Closed Lizerui9926 closed 2 years ago
Thank you for looking into this PR. 1.Sorry, I don't quite understand your first question. We encapsulate trans.write into a function to achieve parallel calls. We modified our code and changed the single-process sequential execution to multi-process parallel execution in order to improve recognition speed. 2.Our recording file recognition is an offline recognition service, and there is no limit to the number of concurrent. And We have limited the number of multi-processes to half the number of cpu cores in the new commit.
We have performed multiple validations of our submission on the UNLOCKED test sets to ensure proper execution.
I just tried to test the already-merged aliyun_ftasr_api_zh, got:
log.SBI:
Invalid line: e5oipIfM49I__20190201_CCTV_1 Error: accessKeyID and ecsUrl are both empty
Invalid line: e5oipIfM49I__20190201_CCTV_104 Error: accessKeyID and ecsUrl are both empty
your submission is not working. Please debug, fix, and test.
For this particular PR (parallel improvement), my questions are:
trans
variable in asr() seems to be undefined to me, it is neither in global scope, nor in local scope of asr(), and I don't see there is a lambda capturing it. I might be wrong, but please explain. And one more thing, does this PR mean that your submission will fork thousands of subprocesses during the benchmarking, given a test set with thousands of utterances?
I would not do this in practice, you may consider splitting the test set into 10 parts or so, and run each part in a separate process with its own IO traffics, and merge them in the end.
This problem of "Error: accessKeyID and ecsUrl are both empty" may be that the oss configuration file is not generated in the home directory. (The default path of the configuration file is: /home/user/.ossutilconfig). We will first roll back to the code that has been merged, and fix and debug based on it.
We modified the pipeline to specify the configuration file path, and added the -c option to specify the configuration file every time when the ossutil64 command is used. We verified on our machine, generated the oss configuration file in the specified path, and successfully got the return result.
Thanks for your suggestion. Now we split the test set into several parts for testing, write the asr results into txt file respectively, and finally merge them into _rawrec.txt.
Now, we specify the _$ossscp(_${dir}/wavoss.scp) and other temp files in the $dir and write the myossconfig file to $dir as well. We add ossutil64 binary and its MD5 file. If MD5 check does not meet expectations, the pipeline will be exited.
Is there a way to avoid the generation of myossconfig? Like, credentials (AK and AK secret) are passed through ossutil's arguments directly, that would be better. Because I don't expect the result dir containing any "secret" stuff, the contents of result dir should be shareable to public, someday. Thanks
The default path of myossconfig is /home/user/.ossutilconfig, but if the path is not specified, the default config file may not be generated, resulting in "Error: accessKeyID and ecsUrl are both empty" problem. Maybe we can delete myossconfig after executing the pipeline every time, is this feasible? Thanks.
Does ossutil
have options for AK and AK secret?
One more thing, I noticed oss://speechiotest/ bucket is used across all tests. Can we improve to use a unique bucket name so that different benchmarks will never have storage overlaps, may be something like oss://speechiotest_unique_id
, where the unique_id is generated from test set id, or even a uuid-like identifier seeded by system time.

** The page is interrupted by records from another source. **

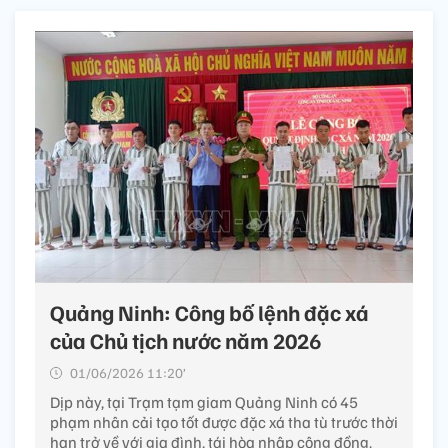
Quảng Ninh: Công bố lệnh đặc xá
của Chủ tịch nước năm 2026
01/06/2026 11:20’
Dịp này, tại Trạm tạm giam Quảng Ninh có 45
phạm nhân cải tạo tốt được đặc xá tha tù trước thời
hạn trở về với gia đình, tái hòa nhập cộng đồng.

Thanks for you suggestion. We add system time as unique_id and modify the bucket name. And we remove ossutil64 config command and add the -i and -k option for AK and AK secret. We verify it on our machine and it is successful.
Thanks. Seems good to me now. I'll merge this PR right before this season's benchmark (probably at Aug 20th), feel free to improve or fix this PR before that.
Modify the method of calling aliyun_ftasr sdk to parallel to improve efficiency.